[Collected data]
== == ==

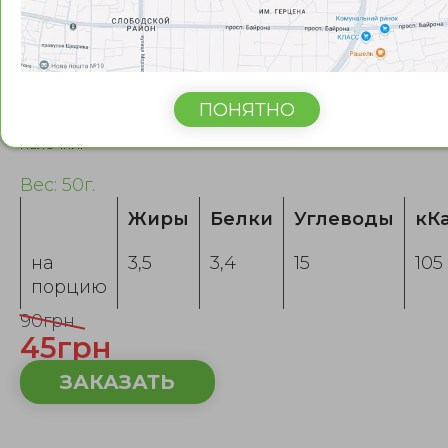
Суси спайси эби
ПОНЯТНО
Суши гункан с тигровой креветкой и острым соусом спай
Бесплатно прилагается: имбирь, васаби, соевый соус,
палочки.
Вес: 50г.
г.
Жиры
Белки
Углеводы
кК
на
3,5
3,4
15
105
порцию
90грн
45грн
ЗАКАЗАТЬ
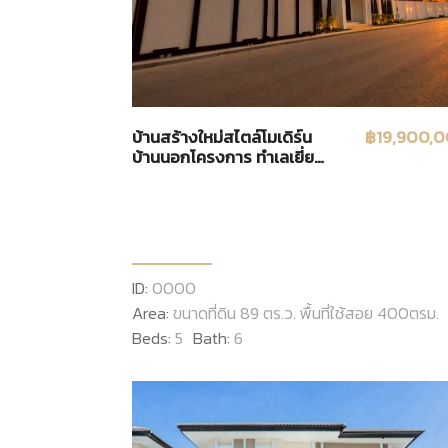
บ้านสร้างใหม่สไตล์โมเดิร์น
฿19,900,
บ้านนอกโครงการ ทำเลเยี่ยม
ใกล้รวมโชคมอลล์,เพียง2 กม.
ID:
0000
Area:
ขนาดที่ดิน 89 ตร.ว. พื้นที่ใช้สอย 400ตรม.
Beds:
5
Bath:
6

== == ==

▶ [To do] Type out all the records verbatim, minus images.

▶ [Response for this exercise]
Суси спайси эби
ПОНЯТНО
Суши гункан с тигровой креветкой и острым соусом спай
Бесплатно прилагается: имбирь, васаби, соевый соус,
палочки.
Вес: 50г.
г.
Жиры
Белки
Углеводы
кК
на
3,5
3,4
15
105
порцию
90грн
45грн
ЗАКАЗАТЬ
บ้านสร้างใหม่สไตล์โมเดิร์น
฿19,900,
บ้านนอกโครงการ ทำเลเยี่ยม
ใกล้รวมโชคมอลล์,เพียง2 กม.
ID:
0000
Area:
ขนาดที่ดิน 89 ตร.ว. พื้นที่ใช้สอย 400ตรม.
Beds:
5
Bath:
6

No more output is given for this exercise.